The web::Data<AppState> argument in the handler is how Actix injects shared state. Actix automatically provides this argument to handlers that request it. The AppState struct holds the database pool. Arc wraps the pool so multiple threads can share it. web::Data adds another layer of synchronization, typically using RwLock, to allow concurrent reads and exclusive writes.

The handler calls data.db_pool.ping().await. This is an asynchronous check. It yields control while waiting for the database response. If the ping fails, the handler returns 503 Service Unavailable. This status code tells the load balancer that the service is temporarily unable to handle requests. The load balancer removes the instance from the rotation. When the database recovers, the next health check succeeds, and traffic resumes.

Convention aside: Keep health checks lightweight. A ping or a simple SELECT 1 is sufficient. Avoid complex queries that lock tables or consume significant resources. Health checks run frequently. If they become expensive, they degrade the performance of the service they are supposed to monitor.

Pitfalls and compiler errors

Health checks introduce subtle bugs if you aren't careful. The most common issue is blocking the async runtime. If you use a synchronous database driver inside an async handler, you block the thread. Actix runs on a thread pool. Blocking a thread starves other requests. The server becomes unresponsive. The health check itself might timeout, causing the orchestrator to restart the container. Always use async drivers for async handlers.

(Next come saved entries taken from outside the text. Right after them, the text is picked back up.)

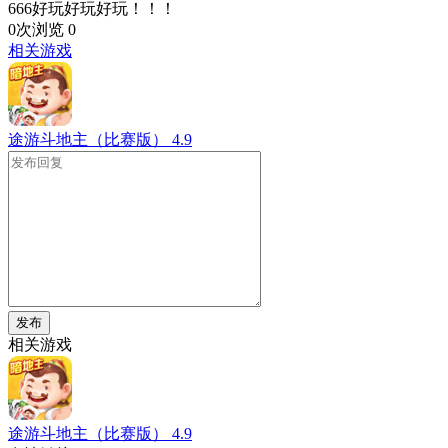
666好玩好玩好玩！！！
0次浏览
0
相关游戏
途游斗地主（比赛版）
4.9
发布
相关游戏
途游斗地主（比赛版）
4.9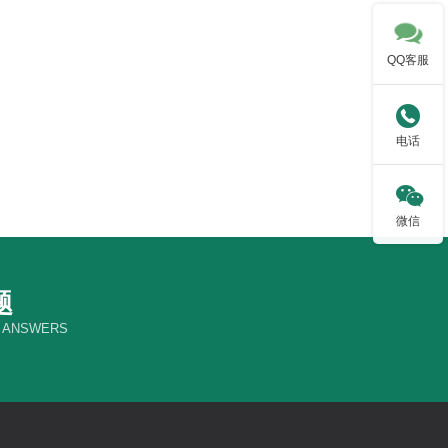

QQ客服

电话

微信
题
& ANSWERS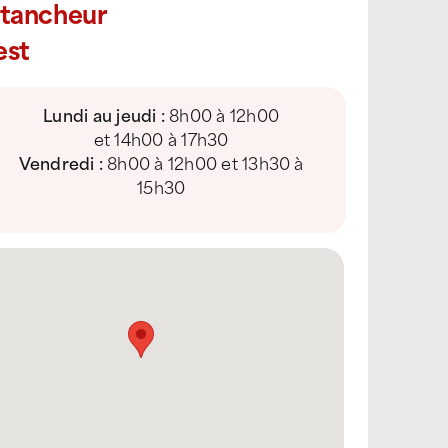
Étancheur
est
Lundi au jeudi :
8h00 à 12h00
et 14h00 à 17h30
Vendredi :
8h00 à 12h00 et 13h30 à
15h30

Another pitfall is leaking sensitive information. Health check endpoints are often exposed to load balancers and monitoring systems. If you include version numbers, internal IP addresses, or configuration details in the JSON response, you risk exposing them to attackers. Keep the response minimal. Return only what is necessary for monitoring.

Compiler errors often appear when sharing state. If you try to move a value into the handler closure without using web::Data, the compiler rejects you with E0382 (use of moved value). The closure captures the value, but the value is already moved into the server builder. web::Data solves this by wrapping the state in Arc, allowing multiple clones to share ownership.

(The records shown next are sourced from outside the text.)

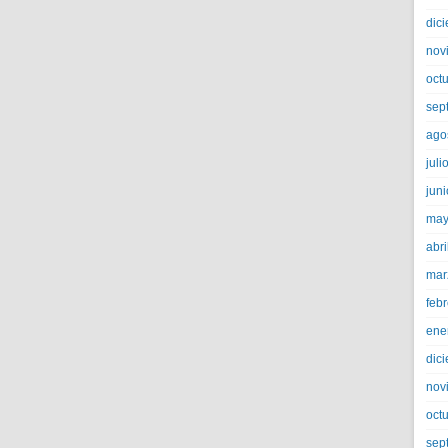
dic
nov
oct
sep
ago
juli
jun
may
abri
mar
feb
ene
dic
nov
oct
sep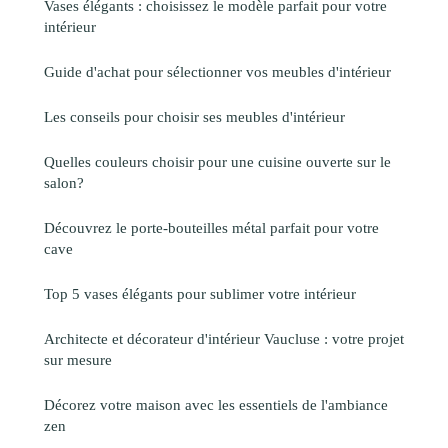
Vases élégants : choisissez le modèle parfait pour votre
intérieur
Guide d'achat pour sélectionner vos meubles d'intérieur
Les conseils pour choisir ses meubles d'intérieur
Quelles couleurs choisir pour une cuisine ouverte sur le
salon?
Découvrez le porte-bouteilles métal parfait pour votre
cave
Top 5 vases élégants pour sublimer votre intérieur
Architecte et décorateur d'intérieur Vaucluse : votre projet
sur mesure
Décorez votre maison avec les essentiels de l'ambiance
zen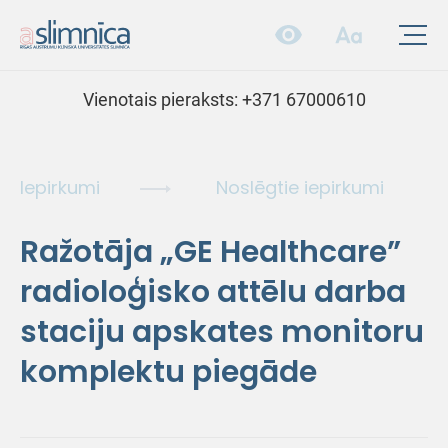
Vienotais pieraksts:
+371 67000610
Iepirkumi
Noslēgtie iepirkumi
Ražotāja „GE Healthcare”
radioloģisko attēlu darba
staciju apskates monitoru
komplektu piegāde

If your state struct contains types that are not thread-safe, the compiler rejects you with E0277 (trait bound not satisfied). Actix requires shared state to implement Send and Sync. Send means the value can be transferred between threads. Sync means the value can be shared between threads via references. If you use Rc instead of Arc, you get this error. Rc is not thread-safe. Use Arc for web servers.

// This fails to compile.
// Rc is not Send + Sync.
struct BadState {
    data: std::rc::Rc<String>,
}

// The compiler rejects this with E0277.
// web::Data requires Send + Sync.
// .app_data(web::Data::new(BadState { ... }))

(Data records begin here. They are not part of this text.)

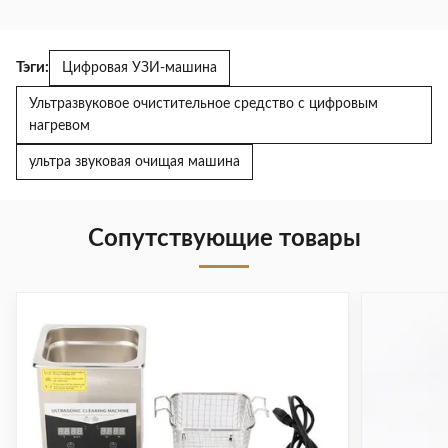
Тэги:
Цифровая УЗИ-машина
Ультразвуковое очистительное средство с цифровым
нагревом
ультра звуковая очищая машина
Сопутствующие товары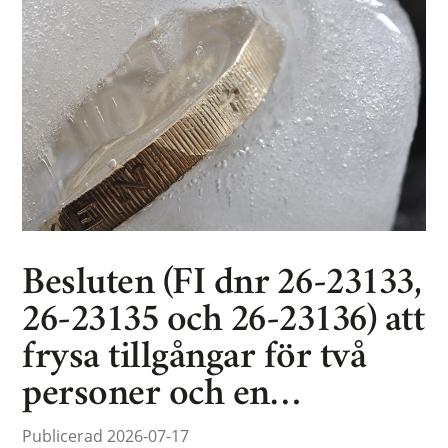
Besluten (FI dnr 26-23133,
26-23135 och 26-23136) att
frysa tillgångar för två
personer och en…
Publicerad 2026-07-17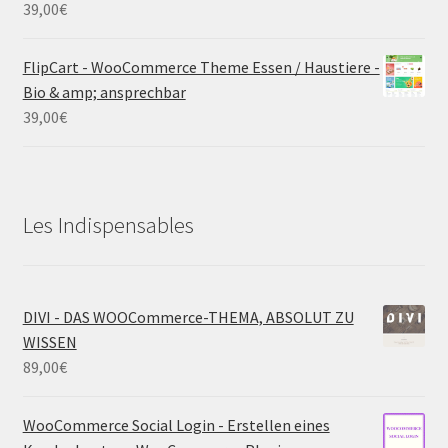
39,00
€
FlipCart - WooCommerce Theme Essen / Haustiere -
Bio & amp; ansprechbar
39,00
€
Les Indispensables
DIVI - DAS WOOCommerce-THEMA, ABSOLUT ZU
WISSEN
89,00
€
WooCommerce Social Login - Erstellen eines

Fix the error by replacing Rc with Arc. Arc provides atomic reference counting that is safe for concurrent access.

Decision matrix

Use a simple status endpoint when you only need to verify the process is running and the framework is initialized. Use a readiness endpoint with dependency checks when your service relies on external resources like databases, caches, or message queues. Use separate liveness and readiness paths when your orchestrator supports distinct probes, allowing you to restart a stuck process without removing it from the load balancer during a brief dependency blip. Use structured JSON responses when your monitoring system parses health details for alerting or dashboards. Use plain text or empty bodies when you want to minimize response size for high-frequency probes from load balancers.

Don't lie to the load balancer. If your service can't handle requests, return 503. The health check is a promise. Keep it accurate.

Where to go next

A health check endpoint is a specific URL your application exposes to tell external systems if it is running correctly. It acts like a digital heartbeat, allowing load balancers or monitoring tools to quickly verify your service is alive before sending it traffic. If the endpoint returns a success status, the system knows your app is ready to work.